Dyson might be the byword when it comes to making some of the best vacuum cleaners, but they're quite expensive if you want the newer models. And it's no secret that Shark's vacuum cleaners are just as good and cost a lot less as well.
That's the case with the latest Shark Cordless Detect Pro — the newest vacuum cleaner from the Dyson competitor. I've been testing it alongside both the Dyson V15 Detect and the new Samsung Bespoke Jet AI, and it's convinced me that you don't have to spend a lot of money if you want a cordless vacuum that has all the latest features.
For a vacuum that not only features powerful, dynamic suction, but can also empty itself, the Shark Cordless Detect Pro with the auto-empty station is only AU$559 on Amazon right now. That makes it 44% off, and if that isn't good value, then I don't know what is.
Giving the likes of Dyson and Samsung a run for their money, this Shark cordless vacuum tries to beat the V15 Detect at its own game, but also the Bespoke Jet. With dynamically boosted suction that uses machine learning to detect floor types and edges, the ability to neutralise in-vacuum odours and an auto-emptying functionality for under AU$560, this is arguably one of the best offers on vacuums this Black Friday.
While we don't have a full review of the Shark Cordless Detect Pro on Tom's Guide yet, I have been testing this model — the one with the auto-empty station — and I can say it's made vacuuming a bit more enjoyable for me because it keeps my room edges clean.
While Samsung goes all out and claims it uses artificial intelligence in the Bespoke Jet AI to detect dirt and floor types, Shark says there are "deep-learning technologies" that's used in four different ways.
The Cordless Detect Pro can detect differing amount of dirt to optimise suction, it can identify different floor types for the same reason, knows when it's near a room's edge and doubles suction automatically, and switches on the floor-cleaning head's light automatically when it's in dark spaces so you can see the dirt better.
That's a mix of features you find on Dyson and Samsung's more expensive vacuums.
And while Samsung's Bespoke Jet range comes with auto-emptying, no Dyson does. That means the Shark Cordless Detect Pro with Auto-Empty Station has a leg up over Dyson.

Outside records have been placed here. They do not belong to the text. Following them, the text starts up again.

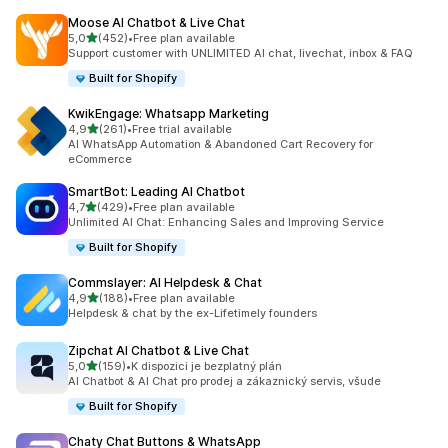
Moose AI Chatbot & Live Chat
z 5 hvězd
5,0
(452)
•
Free plan available
Celkový počet recenzí: 452
Support customer with UNLIMITED AI chat, livechat, inbox & FAQ
Built for Shopify
KwikEngage: Whatsapp Marketing
z 5 hvězd
4,9
(261)
•
Free trial available
Celkový počet recenzí: 261
AI WhatsApp Automation & Abandoned Cart Recovery for
eCommerce
SmartBot: Leading AI Chatbot
z 5 hvězd
4,7
(429)
•
Free plan available
Celkový počet recenzí: 429
Unlimited AI Chat: Enhancing Sales and Improving Service
Built for Shopify
Commslayer: AI Helpdesk & Chat
z 5 hvězd
4,9
(188)
•
Free plan available
Celkový počet recenzí: 188
Helpdesk & chat by the ex-Lifetimely founders
Zipchat AI Chatbot & Live Chat
z 5 hvězd
5,0
(159)
•
K dispozici je bezplatný plán
Celkový počet recenzí: 159
AI Chatbot & AI Chat pro prodej a zákaznický servis, všude
Built for Shopify
Chaty Chat Buttons & WhatsApp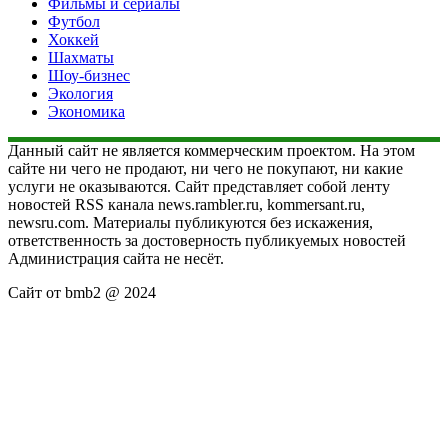
Фильмы и сериалы
Футбол
Хоккей
Шахматы
Шоу-бизнес
Экология
Экономика
Данный сайт не является коммерческим проектом. На этом
сайте ни чего не продают, ни чего не покупают, ни какие
услуги не оказываются. Сайт представляет собой ленту
новостей RSS канала news.rambler.ru, kommersant.ru,
newsru.com. Материалы публикуются без искажения,
ответственность за достоверность публикуемых новостей
Администрация сайта не несёт.
Сайт от bmb2 @ 2024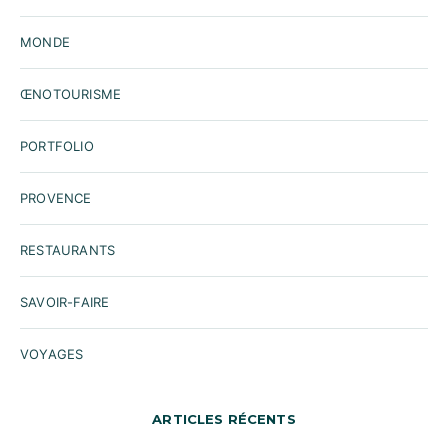
MONDE
ŒNOTOURISME
PORTFOLIO
PROVENCE
RESTAURANTS
SAVOIR-FAIRE
VOYAGES
ARTICLES RÉCENTS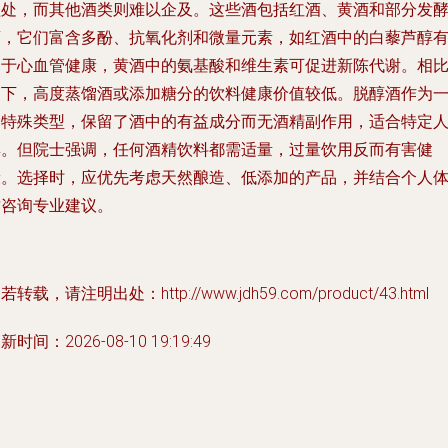
益处，而其他酒类则难以企及。这些酒包括红酒、黄酒和部分发
酒，它们富含多酚、抗氧化剂和微量元素，如红酒中的白藜芦醇
助于心血管健康，黄酒中的氨基酸和维生素可促进新陈代谢。相
之下，高度蒸馏酒或添加糖分的饮料健康价值较低。脱醇酒作为
种特殊类型，保留了酒中的有益成分而无酒精副作用，适合特定
群。但院士强调，任何酒精饮料都需适量，过量饮用反而有害健
康。选择时，应优先考虑天然酿造、低添加的产品，并结合个人
质咨询专业建议。
若转载，请注明出处：http://www.jdh59.com/product/43.html
新时间：2026-08-10 19:19:49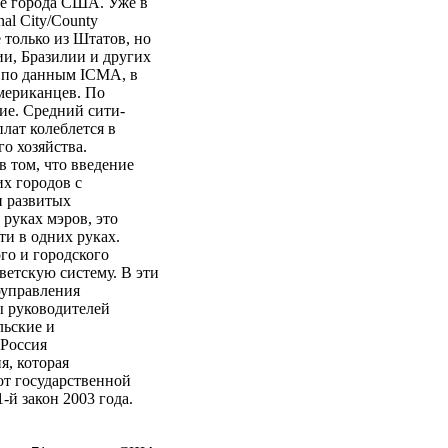
ие города США. Уже в
al City/County
 только из Штатов, но
и, Бразилии и других
, по данным ICMA, в
мериканцев. По
е. Средний сити-
лат колеблется в
го хозяйства.
 том, что введение
х городов с
и развитых
руках мэров, это
и в одних руках.
ого и городского
ветскую систему. В эти
оуправления
ы руководителей
льские и
 Россия
, которая
т государственной
й закон 2003 года.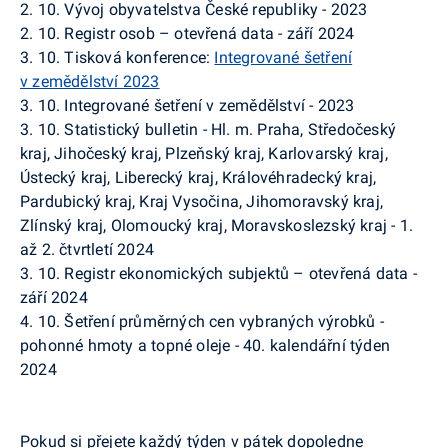
2. 10. Vývoj obyvatelstva České republiky - 2023
2. 10. Registr osob – otevřená data - září 2024
3. 10. Tisková konference:
Integrované šetření
v zemědělství 2023
3. 10. Integrované šetření v zemědělství - 2023
3. 10. Statistický bulletin - Hl. m. Praha, Středočeský
kraj, Jihočeský kraj, Plzeňský kraj, Karlovarský kraj,
Ústecký kraj, Liberecký kraj, Královéhradecký kraj,
Pardubický kraj, Kraj Vysočina, Jihomoravský kraj,
Zlínský kraj, Olomoucký kraj, Moravskoslezský kraj - 1.
až 2. čtvrtletí 2024
3. 10. Registr ekonomických subjektů – otevřená data -
září 2024
4. 10. Šetření průměrných cen vybraných výrobků -
pohonné hmoty a topné oleje - 40. kalendářní týden
2024
Pokud si přejete každý týden v pátek dopoledne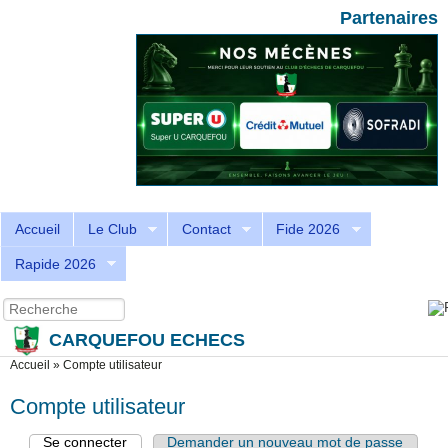
Aller au contenu principal
Skip to search
Partenaires
Accueil
Le Club
Contact
Fide 2026
Rapide 2026
Recherche
Formulaire de recherche
CARQUEFOU ECHECS
Vous êtes ici
Accueil
»
Compte utilisateur
Compte utilisateur
Se connecter
(onglet actif)
Demander un nouveau mot de passe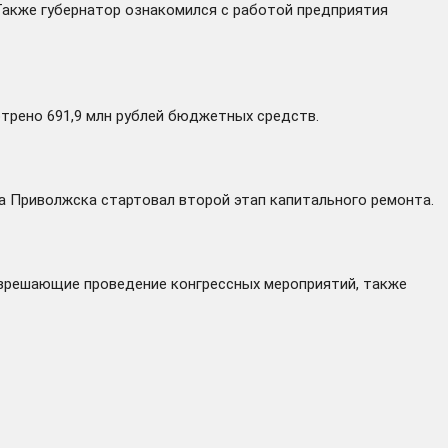
 Также губернатор ознакомился с работой предприятия
мотрено 691,9 млн рублей бюджетных средств.
да Приволжска
стартовал
второй этап капитального ремонта.
зрешающие проведение конгрессных мероприятий, также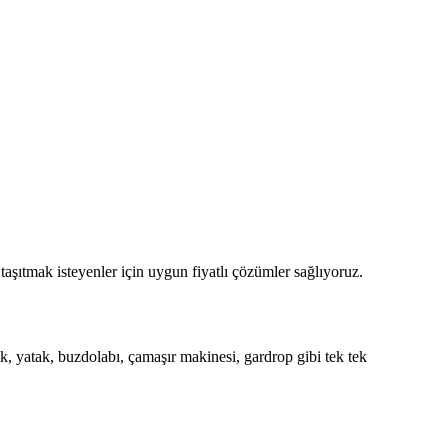
şıtmak isteyenler için uygun fiyatlı çözümler sağlıyoruz.
k, yatak, buzdolabı, çamaşır makinesi, gardrop gibi tek tek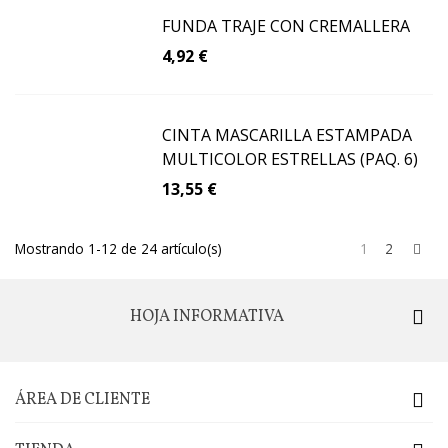
FUNDA TRAJE CON CREMALLERA
4,92 €
CINTA MASCARILLA ESTAMPADA
MULTICOLOR ESTRELLAS (PAQ. 6)
13,55 €
Sig
Mostrando 1-12 de 24 artículo(s)
1
2
HOJA INFORMATIVA
ÁREA DE CLIENTE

It's a good thing that the Cordless Detect Pro comes with an auto-empty station because the vacuum's dirt canister is pretty small. Using it in a small one-bedroom apartment fills it up in one use. So it's a good thing the dust compartment in the dock — it does not use dust bags and I like that idea as it's environmentally a better proposition — doesn't need to be emptied for up to 30 days (depending on how dirty your home usually is).
Compared to Dyson's Dok Multi and the Bespoke Jet's auto-empty dock, the Shark's dock has a small footprint, which I appreciate as I live in a small apartment.
Another thing I like about the Cordless Detect Pro is the odour neutraliser. This is essentially a scented puck you place inside the dock and it helps keep bad odours from building inside the vacuum. This is an issue I have with my Dyson V15 Detect, which I can smell faintly every time I use it despite making sure I clean out the filter and the bin.
And lastly — this may not seem very important to many potential users, but it is to me — there is not a speck of plastic in the packaging for the Shark Cordless Detect Pro. It is all cardboard and paper, making every bit of it recyclable.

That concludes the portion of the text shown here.